Monday, March 19, 2012

Good Architecture (Part II)

I found this article by Jay Creps (blog added to the blog roll on the right) to be very interesting, and goes to the heart of whether "heighly scalabe, distributed fault tolerant systems" really are more reliable than classic monolithic systems.

Granted, if you are building a high volume site, you might have no choice, but be honest and analyze whether you really are building that high volume site. There is something to be said about software that has been in production for decades - it might not be cool, but it is certainly well tested and well known...

Oldy but Goody

so true.... see here.


Sunday, March 4, 2012

Slow Rate of Postings

A lot of changes are occurring in my work life, so I've been quite busy. Apologies for the long pauses, but unfortunately posting will remain erratic over the next few weeks.

Release Management Depends on Good Architecture

This is a trivial observation, one would think - but it is amazing how many systems to this day are built without any consideration on how they will be operated.

I heard rumors of a company where the developers had to carry pagers and respond to operational emergencies, enhanced by the habit of the head of operations of randomly turning off machines in the data center. This apparently did lead to developers writing more robust code so they could get some sleep.
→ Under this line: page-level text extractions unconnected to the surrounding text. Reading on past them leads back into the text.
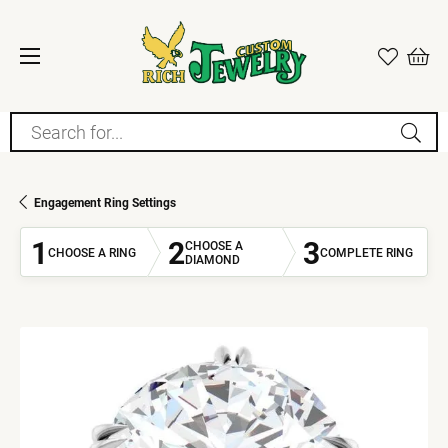
Search for...
Engagement Ring Settings
1
2
3
CHOOSE A
CHOOSE A RING
COMPLETE RING
DIAMOND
This is a good moment to take a peek at an older Usenix paper on Crash Only Software. Anyone designing software used as a service these days really needs to read and apply these principles. There isn't any excuse in this day and age for doing anything else:
  • DNS infrastructure now supports looking up hosts by service, so no client or peer service should have to be configured with explicit host names.
  • Hardware load balancers will not only shape traffic, but also deal with outages.
  • State and persistence is concentrated onto backend data services, where well tested redundancy and replication mechanisms exist.
The primary implication for release management is:
An upgrade is like an outage.
Simply knock out a small portion of your services, upgrade them, restart them and let the load balancer do its job.

As a consequence, any new version must be fully compatible with the previous version, both in accepting incoming requests and when emitting requests. This means:
  • Modifying an API usually takes two releases: (1) Add new functionality and deploy, and only after all services are upgraded perform (2) remove obsolete functionality.
  • Modifying database schemas often takes two releases: (1) add new tables and relations, and slowly start converting or moving the data - code needs to be able to deal with data in both the new and the old location, and only then (2) drop obsolete columns or tables.
Our job as release managers is to track the feature set and the testing performed to ensure that all API changes conform and won't endanger the currently deployed system. If that's done, deploys become complete non-events.